[SOURCE DATA]
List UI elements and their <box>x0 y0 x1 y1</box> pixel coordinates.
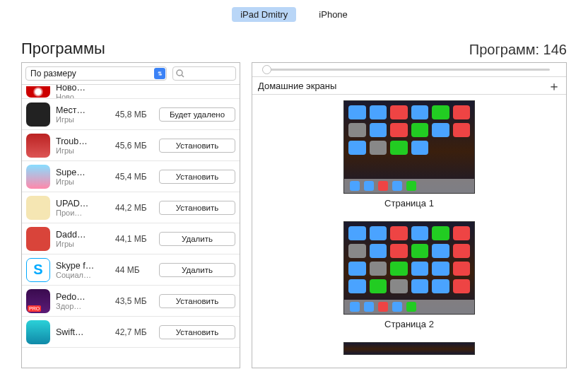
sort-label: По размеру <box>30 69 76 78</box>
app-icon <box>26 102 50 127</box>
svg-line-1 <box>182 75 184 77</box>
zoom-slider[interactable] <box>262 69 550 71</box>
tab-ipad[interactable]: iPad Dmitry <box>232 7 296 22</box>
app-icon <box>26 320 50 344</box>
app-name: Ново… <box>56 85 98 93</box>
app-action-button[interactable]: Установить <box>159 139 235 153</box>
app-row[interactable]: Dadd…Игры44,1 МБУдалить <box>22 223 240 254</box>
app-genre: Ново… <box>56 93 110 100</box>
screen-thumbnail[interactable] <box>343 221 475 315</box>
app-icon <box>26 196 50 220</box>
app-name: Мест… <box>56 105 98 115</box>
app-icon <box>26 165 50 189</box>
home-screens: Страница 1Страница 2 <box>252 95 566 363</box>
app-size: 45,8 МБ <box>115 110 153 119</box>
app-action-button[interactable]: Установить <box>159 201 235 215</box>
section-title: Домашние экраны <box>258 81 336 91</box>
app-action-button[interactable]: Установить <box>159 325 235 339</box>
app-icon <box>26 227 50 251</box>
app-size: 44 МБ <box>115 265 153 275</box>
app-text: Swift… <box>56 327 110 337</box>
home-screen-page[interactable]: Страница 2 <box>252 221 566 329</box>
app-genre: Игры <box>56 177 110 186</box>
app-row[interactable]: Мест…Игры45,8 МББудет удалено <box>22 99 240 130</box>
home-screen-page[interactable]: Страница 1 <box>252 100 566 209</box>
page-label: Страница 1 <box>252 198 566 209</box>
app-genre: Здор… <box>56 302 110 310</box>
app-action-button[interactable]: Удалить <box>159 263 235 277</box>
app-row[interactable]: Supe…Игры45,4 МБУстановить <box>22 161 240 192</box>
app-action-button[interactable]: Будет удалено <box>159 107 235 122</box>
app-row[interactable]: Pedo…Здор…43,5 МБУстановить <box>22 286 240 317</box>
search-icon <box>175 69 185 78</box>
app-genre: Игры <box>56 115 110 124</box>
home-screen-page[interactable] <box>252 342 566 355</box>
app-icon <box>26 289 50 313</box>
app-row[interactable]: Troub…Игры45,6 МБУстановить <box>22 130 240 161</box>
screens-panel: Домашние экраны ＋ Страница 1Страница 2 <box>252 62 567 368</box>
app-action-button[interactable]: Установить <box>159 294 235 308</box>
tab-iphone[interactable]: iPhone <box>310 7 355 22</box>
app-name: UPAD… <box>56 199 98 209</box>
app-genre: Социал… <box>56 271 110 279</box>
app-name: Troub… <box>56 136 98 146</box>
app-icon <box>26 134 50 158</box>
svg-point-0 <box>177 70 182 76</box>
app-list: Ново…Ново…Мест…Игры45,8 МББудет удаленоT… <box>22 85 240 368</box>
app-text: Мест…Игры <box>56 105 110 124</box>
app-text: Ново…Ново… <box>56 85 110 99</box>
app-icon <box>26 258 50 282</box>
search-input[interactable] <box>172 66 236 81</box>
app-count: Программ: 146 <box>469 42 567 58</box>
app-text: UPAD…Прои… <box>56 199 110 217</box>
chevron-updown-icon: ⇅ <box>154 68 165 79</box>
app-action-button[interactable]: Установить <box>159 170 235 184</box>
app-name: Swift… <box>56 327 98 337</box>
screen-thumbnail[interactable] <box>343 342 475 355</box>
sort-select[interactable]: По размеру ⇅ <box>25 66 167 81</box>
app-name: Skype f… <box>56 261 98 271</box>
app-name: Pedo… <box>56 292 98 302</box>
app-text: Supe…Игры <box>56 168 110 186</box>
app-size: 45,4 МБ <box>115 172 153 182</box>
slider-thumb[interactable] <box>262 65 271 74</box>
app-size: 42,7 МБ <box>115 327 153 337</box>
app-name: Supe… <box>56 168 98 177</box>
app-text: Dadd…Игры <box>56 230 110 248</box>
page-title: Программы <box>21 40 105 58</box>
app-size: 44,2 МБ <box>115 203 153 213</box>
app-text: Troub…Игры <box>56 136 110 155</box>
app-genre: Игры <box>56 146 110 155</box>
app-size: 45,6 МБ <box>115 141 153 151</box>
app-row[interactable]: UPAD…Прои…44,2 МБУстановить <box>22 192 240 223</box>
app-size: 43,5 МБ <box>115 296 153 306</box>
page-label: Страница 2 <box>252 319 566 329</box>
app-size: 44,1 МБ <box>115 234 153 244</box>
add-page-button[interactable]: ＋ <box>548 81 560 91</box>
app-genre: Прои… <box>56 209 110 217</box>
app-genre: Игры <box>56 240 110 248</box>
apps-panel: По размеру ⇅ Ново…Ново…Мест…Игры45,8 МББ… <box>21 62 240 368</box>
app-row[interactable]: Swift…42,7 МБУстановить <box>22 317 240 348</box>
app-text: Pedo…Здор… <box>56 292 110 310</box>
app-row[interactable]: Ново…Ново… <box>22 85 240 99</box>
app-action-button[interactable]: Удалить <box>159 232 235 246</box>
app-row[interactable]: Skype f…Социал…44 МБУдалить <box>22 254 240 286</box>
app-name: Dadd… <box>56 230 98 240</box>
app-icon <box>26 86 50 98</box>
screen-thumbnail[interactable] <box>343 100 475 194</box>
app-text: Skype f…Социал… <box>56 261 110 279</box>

[ASSIGNMENT] Copy each line of the data that includes the word "label".

[RESPONSE TO THIS TASK]
sort-label: По размеру <box>30 69 76 78</box>
page-label: Страница 1 <box>252 198 566 209</box>
page-label: Страница 2 <box>252 319 566 329</box>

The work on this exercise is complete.